Beata Vergine Maria della Vita

10 settembre

PATRONA DEGLI OSPEDALI DELLA CITTà E DELLA DIOCESI DI BOLOGNA

Madonna della vitaLa storia di un affresco fatto su di un muro, coperto e poi dimenticato, che riappare e miracolosamente darà lustro alla città di Bologna che ancora oggi lo celebra. 

Simone dei Crocefissi o Lippo di Dalmasio, Beata Vergine Maria della vita, fine XIV sec, patrona degli ospedali di Bologna

L’affresco cosiddetto della “Madonna della Vita” raffigura la Vergine seduta in trono, mentre accosta il viso alla guancia del Bambino. Tale impostazione sarebbe riconducibile al modello delle icone definite Glycophilousa (dal greco: colei che bacia dolcemente), caratterizzate da un atteggiamento di profonda tenerezza tra la madre e il figlio. Per le sue caratteristiche stilistiche l’opera è stata attribuita alla mano di Simone dei Crocifissi (documentato dal 1355 – 1399), allievo di Vitale da Bologna, o al nipote Lippo di Dalmasio, detto anche Lippo delle Madonne (documentato dal 1375 al 1410), due interpreti della pittura bolognese del Trecento particolarmente legati alla produzione di icone e polittici con soggetti di devozione mariana.

Video sul complesso monumentale di Santa Maria della Vita, museo della sanità di Bologna, che custodisce la celebre terracotta del compianto sul Cristo Morto realizzata da Niccolò dell’Arca e definito da Gabriele D’Annunzio “l’urlo di pietra”. (A cura di Graziano Campanini. Regia: Nicola Berti. Produzione: Mazzanti Media) 

santa maria della vita

Secondo la tradizione un’immagine di Madonna con Bambino era affrescata sul muro ad est, verso via Pescherie, nella prima chiesa fatta costruire nel 1286 dalla Compagnia di Santa Maria della Vita. Con la ricostruzione del 1502, l’affresco, non ritenuto di particolare interesse, fu coperto da uno strato di intonaco e se ne persero le tracce.

Il 10 settembre 1614, durante i lavori di ripulitura della chiesa, l’antica immagine fu riscoperta, ancora in buono stato di conservazione. Ritenuta miracolosa, divenne oggetto di particolare venerazione da parte della Confraternita, che la elesse a protettrice dell’adiacente Ospedale e dei malati. L’immagine fu ricollocata nel 1617 in un nuovo altare, e il pittore Ludovico Carracci (1555 – 1619) disegnò come omaggio votivo un nuovo frontale da apporre sull’affresco.

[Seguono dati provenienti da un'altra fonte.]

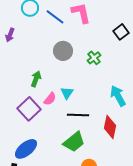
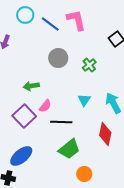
green arrow: (36, 79) -> (31, 86), turned -119
cyan triangle: (67, 93) -> (84, 100), moved
black line: (78, 115) -> (61, 122), moved

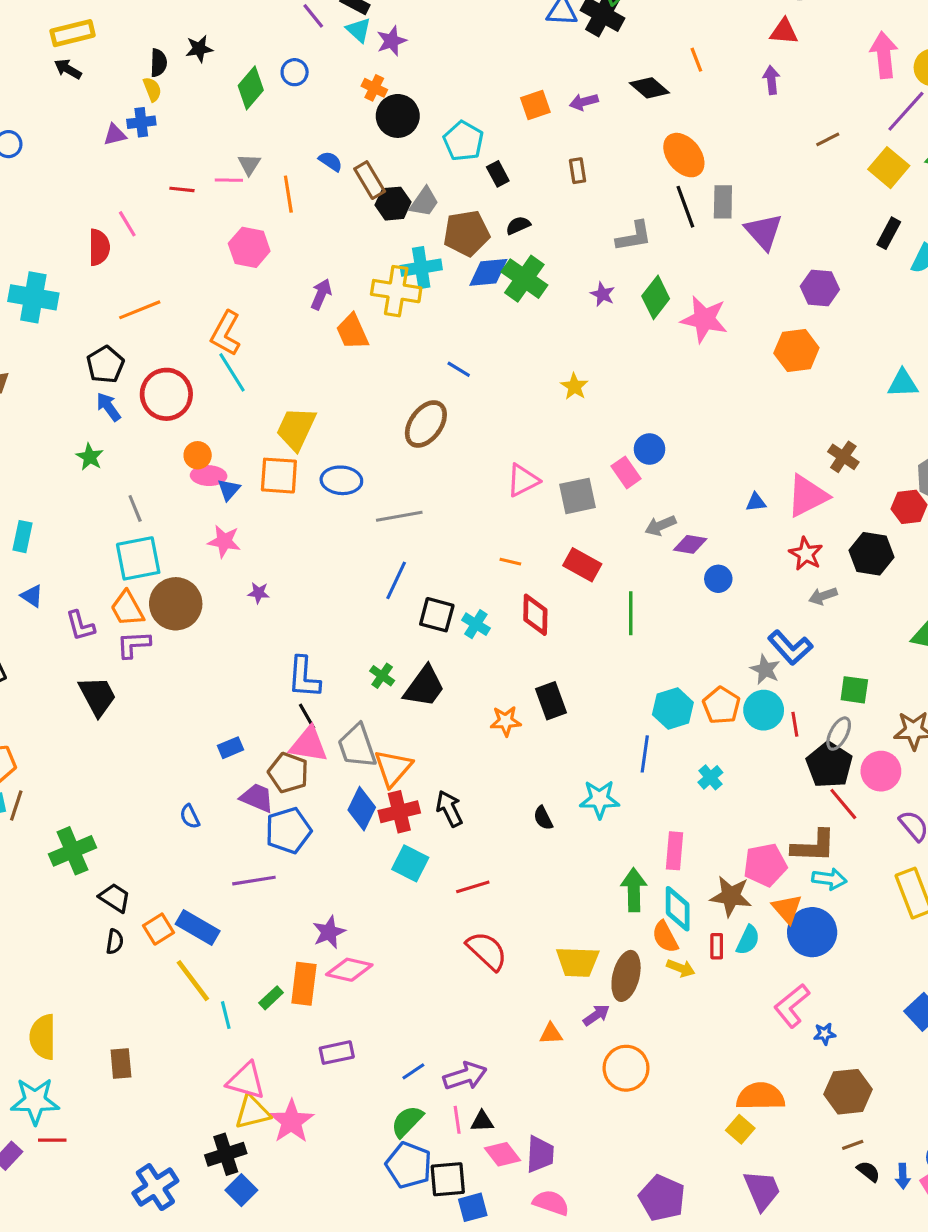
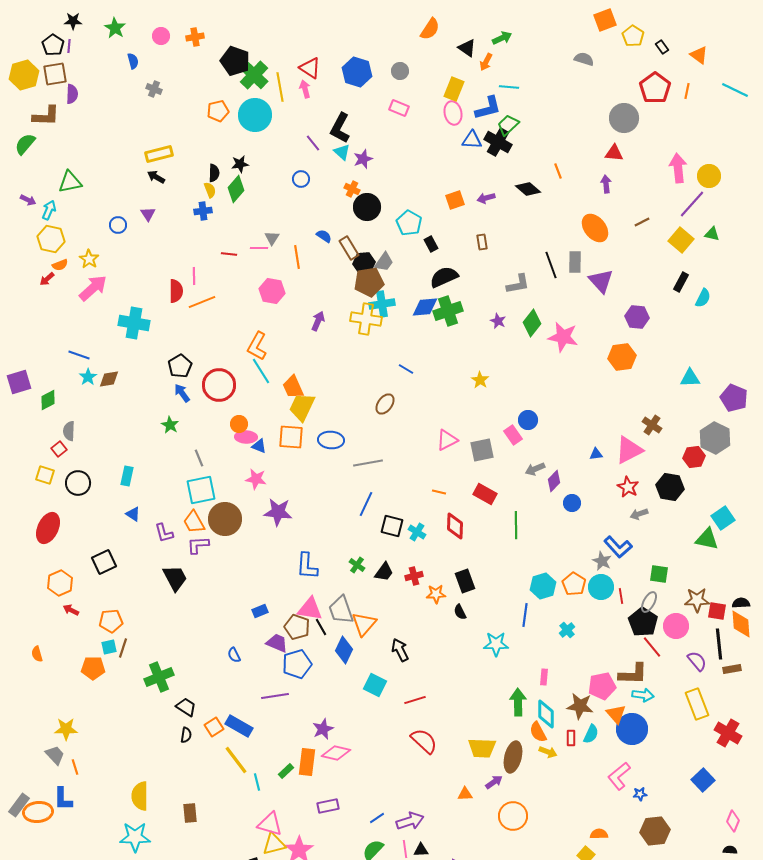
green diamond: (251, 88) -> (236, 189), moved
purple triangle: (115, 135) -> (148, 214), moved, turned -49
orange ellipse: (684, 155) -> (595, 228), moved
pink line: (127, 224) -> (194, 276), turned 30
black semicircle: (518, 225) -> (444, 277), size x1.8
brown pentagon: (467, 233) -> (369, 282), moved
green cross: (524, 279) -> (448, 311), turned 36
orange line: (140, 310) -> (202, 302), moved
orange trapezoid: (352, 332) -> (293, 387), moved
brown ellipse: (426, 424) -> (385, 404), size x0.7
blue triangle: (229, 490) -> (259, 446), turned -49
purple diamond: (690, 544) -> (554, 481), turned -55
purple star: (259, 593) -> (278, 512), size x2.0
black trapezoid: (424, 687) -> (384, 572), size x0.7
black line: (307, 716) -> (321, 627), moved
red cross: (399, 812) -> (414, 576), moved, size x0.7
black semicircle: (543, 818) -> (460, 612), moved
pink rectangle: (674, 851) -> (544, 677), size x0.7
orange semicircle: (760, 1096) -> (599, 834), size x0.6

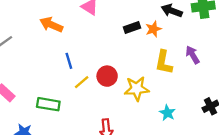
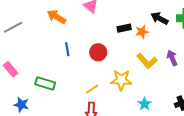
yellow L-shape: (164, 62) -> (147, 61), turned -60
red circle: (107, 76) -> (98, 52), moved
yellow line: (82, 82) -> (92, 89), moved

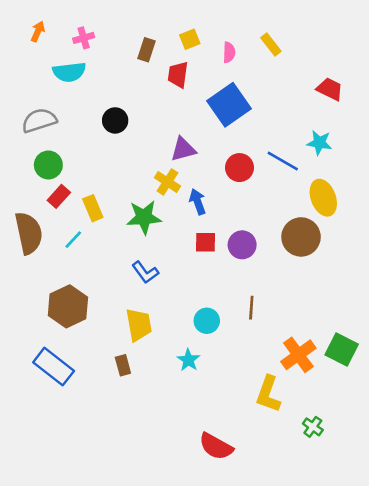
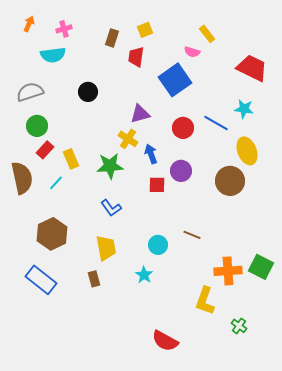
pink semicircle: (229, 52) -> (192, 52), moved, turned 105
red trapezoid: (330, 89) -> (252, 68), size x1.5
purple circle: (242, 245) -> (181, 171), moved
brown line: (251, 308) -> (192, 235), turned -72
orange cross: (298, 355) -> (228, 271), turned 32

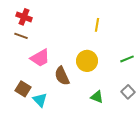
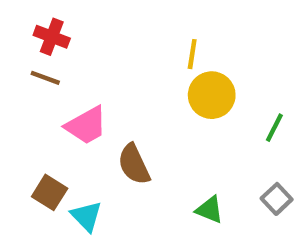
yellow line: (97, 25) -> (192, 54), moved
green line: (127, 59) -> (274, 128), turned -40
yellow circle: (87, 61) -> (212, 95), moved

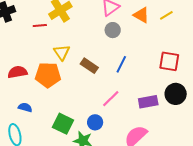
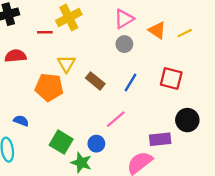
red square: (169, 61) -> (171, 78), moved
red semicircle: (17, 72) -> (16, 56), moved
purple rectangle: (148, 102) -> (160, 139), moved

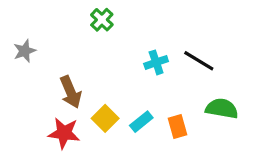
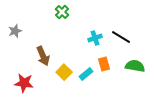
orange rectangle: (177, 127) -> (104, 64), moved
red star: (64, 133) -> (24, 83), moved

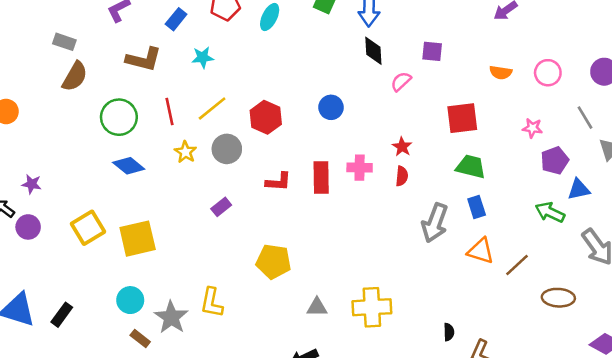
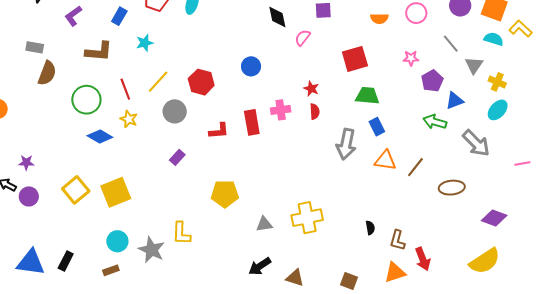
yellow star: (186, 152) -> (129, 119), moved
brown rectangle: (140, 338) -> (111, 270), moved, turned -49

Nel crollo del 1686 l’affresco rimase illeso, e fu rimosso durante i lavori di ricostruzione della chiesa, al termine dei quali fu risistemato nell’attuale collocazione. Il 10 settembre, a memoria del ritrovamento della Madonna della Vita, si celebra la festa tradizionale del SantuarioIn tale ricorrenza viene esposta sull’altare una preziosa miniatura del XVII secolo, contornata e coronata da una doppia fila di diamanti, con il ritratto su smalto del Re Sole. Il gioiello, attribuito a Jean Petitot (1607 – 1691), fu un dono dello stesso Luigi XIV al canonico Carlo Cesare Malvasia, che nel 1678 gli aveva dedicato la sua opera, “Felsina Pittrice“. Lasciata per testamento alla chiesa di Santa Maria della Vita, la miniatura è oggi conservata nel Museo annesso all’Oratorio.

Il Complesso Monumentale di Santa Maria della Vita..

santa maria della vita

..è situato nel cuore del centro storico di Bologna in via Clavature, vicinissimo a Piazza Maggiore. Ne fanno parte la chiesa, un oratorio barocco e un museo dedicato alla storia della sanità e della assistenza ai malati. Dal 2007, è una delle sedi del “Museo della Città – Genus Bononiae”.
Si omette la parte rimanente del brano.